At this week’s (3-6 March 2015) international conference on Integrated Systems Research for Sustainable Intensification in Smallholder Agriculture in Nigeria, Randall Ritzema, a systems analyst with the International Livestock Research Institute (ILRI), gave a presentation explaining ‘what works where for which farm household‘ based on a study that assessed effects of different interventions on food availability across household distributions in East and West Africa.
CGIAR systems research programs seek to improve the livelihoods of millions of smallholder households across the developing world. Differing economic, societal, political and biophysical contexts cause significant variability in both food security and poverty levels across these households and, furthermore, affect the way that different households are likely to respond to interventions. As a result, when targeting research, it is important to not only be able to quantitatively estimate effects of proposed interventions on livelihoods, but to also understand the relative importance of these effects across distributions of households.

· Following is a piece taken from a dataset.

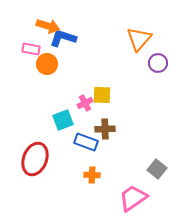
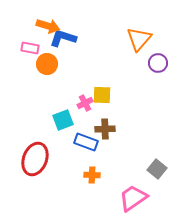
pink rectangle: moved 1 px left, 1 px up
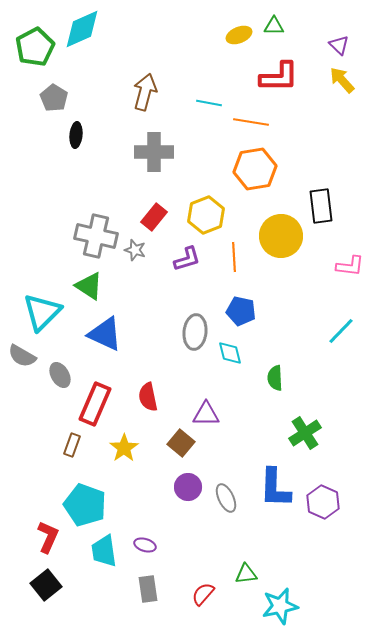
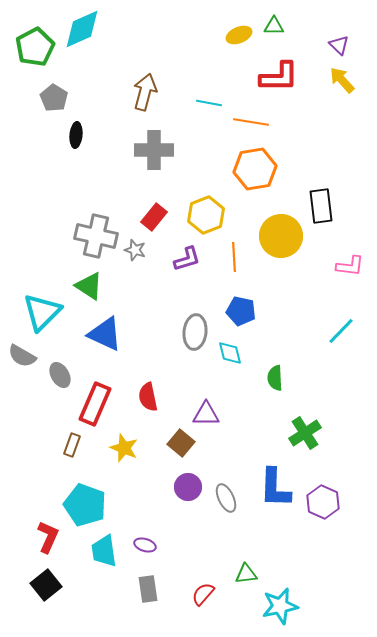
gray cross at (154, 152): moved 2 px up
yellow star at (124, 448): rotated 16 degrees counterclockwise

Ritzema presented findings of intervention analysis in 1800 households from research sites in Burkina Faso, Ethiopia, Ghana, Kenya, Senegal, Tanzania and Uganda, that looked at three agricultural and economic intervention scenarios against baseline conditions of food availability as measured by changes to a ratio of energy from available food to energy requirements per household. The results show the distribution of benefits across households and will assist in planning and implementing future interventions.
Some key findings from the study are:
- Analysis of food availability ratios across distributions of households provides some indication of the relationship between livelihood strategies, relative poverty and food security in the study sites. These distributions clarify thresholds in food availability vs. household livelihood strategies, contributing important information to intervention strategy formulation.
- Increases in agricultural productivity are more likely to benefit farm households that range from nearly food-secure to well-off. The very poor and highly food-insecure benefit little.
- Improving the plight of the very poor or highly food-insecure will likely entail non-agricultural interventions, i.e. those focused on wage and labor conditions.
The ramifications of these findings are discussed and areas for follow-on research are highlighted.
The paper is co-authored by Randall Ritzema (ILRI), Romain Frelat (ILRI and the International Maize and Wheat Improvement Centre, CIMMYT), Sabine Douxchamps (ILRI), Silvia Silvestri (ILRI), Mariana Rufino (Center for International Forestry Research), Mario Herrero (the Commonwealth Scientific and Industrial Research Organisation), Ken Giller (Wageningen University and Research Centre), Santiago Lopez-Ridaura (CIMMYT) and Mark van Wijk (ILRI).